Por volta das 10h00 do dia seguinte Cabral recebeu um telefonema do médico, que acabara o essencial da autópsia. Faltava-lhe examinar o cérebro, para concluir o relatório. Podia adiantar que R. B. não morrera de sufocação, apesar de ter o rosto (como, aliás, todo o corpo) fortemente enterrado na terra mole. As facadas poderiam não ter sido fatais – mas foram: uma atingiu a espinal-medula; a outra o coração e fez um rasgão na carne, antes de se afundar nesta (a vítima teria um gesto de defesa ou estaria em queda). O braço debaixo do corpo tinha uma fractura post-mortem. Sobre a hora da morte, não adiantava; nesta altura, segundo sabia, o conhecimento deles seria mais exacto do que os seus cálculos.
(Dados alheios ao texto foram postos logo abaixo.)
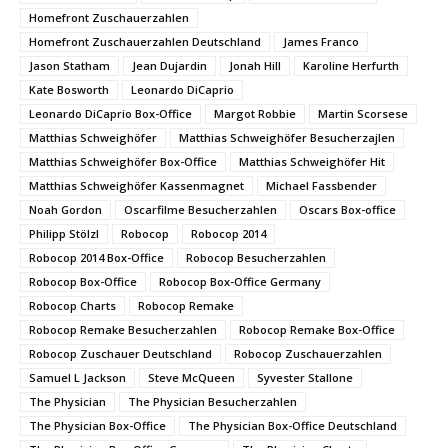
Homefront Zuschauerzahlen
Homefront Zuschauerzahlen Deutschland
James Franco
Jason Statham
Jean Dujardin
Jonah Hill
Karoline Herfurth
Kate Bosworth
Leonardo DiCaprio
Leonardo DiCaprio Box-Office
Margot Robbie
Martin Scorsese
Matthias Schweighöfer
Matthias Schweighöfer Besucherzajlen
Matthias Schweighöfer Box-Office
Matthias Schweighöfer Hit
Matthias Schweighöfer Kassenmagnet
Michael Fassbender
Noah Gordon
Oscarfilme Besucherzahlen
Oscars Box-office
Philipp Stölzl
Robocop
Robocop 2014
Robocop 2014 Box-Office
Robocop Besucherzahlen
Robocop Box-Office
Robocop Box-Office Germany
Robocop Charts
Robocop Remake
Robocop Remake Besucherzahlen
Robocop Remake Box-Office
Robocop Zuschauer Deutschland
Robocop Zuschauerzahlen
Samuel L Jackson
Steve McQueen
Syvester Stallone
The Physician
The Physician Besucherzahlen
The Physician Box-Office
The Physician Box-Office Deutschland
Cabral quis fazer-lhe uma pergunta, mas o médico já desligara.

Mais matéria. Mais pedras avulsas para construir a casa da verdade, pensou!

 

E é a altura de desafiar os leitores a apresentarem os respectivos relatórios, justificados, que correspondam às interrogações postas – que, neste caso, se resumem às clássicas: quem? Como? Porquê?